500 grams beef (from a steak or flank)

5 chopped garlic cloves

1 small chopped red onion

3 tbs olive oil

2 tbs lime juice

Spice Mix

1 tbs cumin seed

1 tsp cinnamon (1 inch from a cinnamon stick)

1 tsp black peppercorn

1 tsp Pasilla D’Oaxaca chili flakes

2 tsp ancho black chili flakes


2 yellow peppers

6 Serrano or Jalapeno peppers

1 garlic bulb

12 corn tortillas


Start prep 24 hours before your trip and then keep it in a container in a cooler.

Cut the beef into strips, add chopped garlic and red onion to the beef. Add olive oil and lime juice. In a pan, heat the spices and the chili flakes.
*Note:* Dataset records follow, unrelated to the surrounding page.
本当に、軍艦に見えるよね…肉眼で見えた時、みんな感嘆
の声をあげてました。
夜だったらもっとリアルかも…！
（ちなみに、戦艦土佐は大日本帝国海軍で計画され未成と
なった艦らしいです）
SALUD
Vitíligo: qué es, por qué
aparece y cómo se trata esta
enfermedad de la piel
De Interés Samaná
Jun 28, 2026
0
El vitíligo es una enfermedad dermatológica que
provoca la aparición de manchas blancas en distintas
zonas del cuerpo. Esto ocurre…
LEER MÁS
In a mortar with a pestle (or in a coffee grinder just for your spices) grind the spices and chili flakes; mix the beef and the spices in a bowl and keep the results cold in the fridge for about 24 hours.
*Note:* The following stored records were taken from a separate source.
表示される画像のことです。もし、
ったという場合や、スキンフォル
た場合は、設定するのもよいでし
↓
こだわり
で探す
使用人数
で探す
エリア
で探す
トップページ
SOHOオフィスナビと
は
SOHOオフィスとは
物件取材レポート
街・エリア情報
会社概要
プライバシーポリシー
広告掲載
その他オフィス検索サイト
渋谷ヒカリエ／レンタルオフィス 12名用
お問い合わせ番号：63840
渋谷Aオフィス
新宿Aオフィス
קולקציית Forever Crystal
At the Campsite: Heat the peppers and the garlic on a grill on the fire; warm the tortillas on the grill. Heat the meat with peppers and chop the garlic; roll it all together in a warm taco; add cherry tomato and black bean salsa for some extra flavour!

Melted Mini-Potato Medley

Tinfoil-wrapped potatoes are a campfire staple, but if you want to get a little cheesy, try this second recipe from Etienne.


2 small bags of mini red potatoes

2 packs of smoked applewood bacon

12 garlic cloves

2 red onion

1 tbs black peppercorn

350 grams Reblochon or Champfleury cheese


On a small cutting board, slice each potato into four pieces. Wrap them in three layers of aluminium foil and place in a corner of the fire pit for about 45 minutes. Peel the garlic cloves, keeping them whole, slice the red onions and the bacon, and cut the cheese into one-inch cubes. In a cast iron pan on the hot embers, fry the bacon until almost cooked, remove some fat and add the whole garlic, the red onions and the peppercorn, letting everything fry for about five more minutes. Add the potatoes and the cheese cubes, letting the mixture melt together for about 3-4 minutes; remove from the embers and let it cool down. Eat it with your friends straight from the pan!  

Ethiopian Lamb Tibs

To do this classic Ethiopian dish properly, you need a Tibs Cooker — a small ceramic oven-like device heated by coals which keeps your meat warm after cooking. These, unsurprisingly, are hard to come by in Yellowknife. But this tibs recipe from Dinku Tadesse, who runs Zehabesha, can be done in a pan over the fire. And the best part: no cutlery needed — you just nab the delicious strips of lamb with your fingers.  


1 pound of lean lamb (this recipe also works with beef)

2 medium onions

2 sweet peppers

6 cloves of garlic

2 tbs of minced ginger

A few pinches of rosemary

A few pinches of salt

Ethiopian butter (or regular unsalted butter)

2 tbs of olive oil

A handful of fresh chili peppers


Heat the oil in a pan over the fire; cut the lamb into half-inch strips and cook in the oil for five minutes; add sliced onions and cook for seven minutes; add mashed-up paste of ginger and garlic and cook for another five minutes; cut peppers into strips and add, along with several pinches of rosemary; cook for three minutes; toss in the butter and fresh chili peppers at the end; let it cool down a bit, pop it on a plate, and dig in with your hands.